The closeups of Larry “Buster” Crabbe wrestling a stuffed cat corpse are tastefully interpolated — the trick is inherently obvious, but never becomes comically obvious the way it is in many more expensive productions. Flash uses his main talent — strangling — no doubt acquired on the polo field — to subdue the ravenous taxidermy exhibit.

“The sacred tigron has been killed!” gasps the Indian temple maiden. Flash Gordon, visiting district iconoclast, strikes again. Mongo will be an entirely profane planet by the time he’s got through strangling everything.

Prince Barin converts Aura to the cause by pointing out that arranging for Dale’s devouring is unlikely to win Flash’s love. “I shall intercede with my father the emperor,” she says, which depending on your reading is either bragging (my son, the lawyer) or exposition above and beyond the call of duty (it’s a big building with doctors in it, but that’s not important right now).

The wide shot of Ming’s palace is really lovely, even if it does have a big hair growing out of it in the frame I’ve selected.

Commander Torch (is he backed up by Sergeant Screwdriver, Corporal Sliderule and Private Flyspray?) belatedly remembers he has a firearm and subdues Vultan and Zarkov, aiming directly at the pretty flower on Frank “knobbly knees” Shannon’s onesie.
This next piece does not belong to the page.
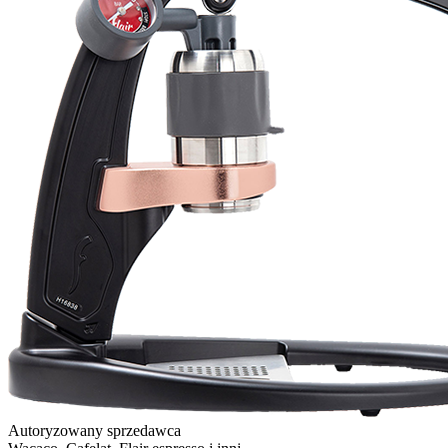
Autoryzowany sprzedawca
Ming demands that Flash be found, “visible or not.” At which point, Flash and chums enter the throne room. And Ming STILL doesn’t look happy. He and Zarkov really ought to be friends, they have so much in common: both seem depressed and sullen about their lot in life , the clothes they have to wear, the words they’re expected to say.

Ming is immediately held hostage, his armed guards somehow powerless against Barin’s sword and Flash’s disapproving attitude. Aura, whose character arc resembles a crazy straw, has not only joined the forces of good, she’s SETTLED — accepting passively the meaty love of Barin. Ming promises the earthfolks can return to their “sphere” — but he does it while making Mr Burns-type evil finger movements. We discover he has a henchman called “Officer Ego.”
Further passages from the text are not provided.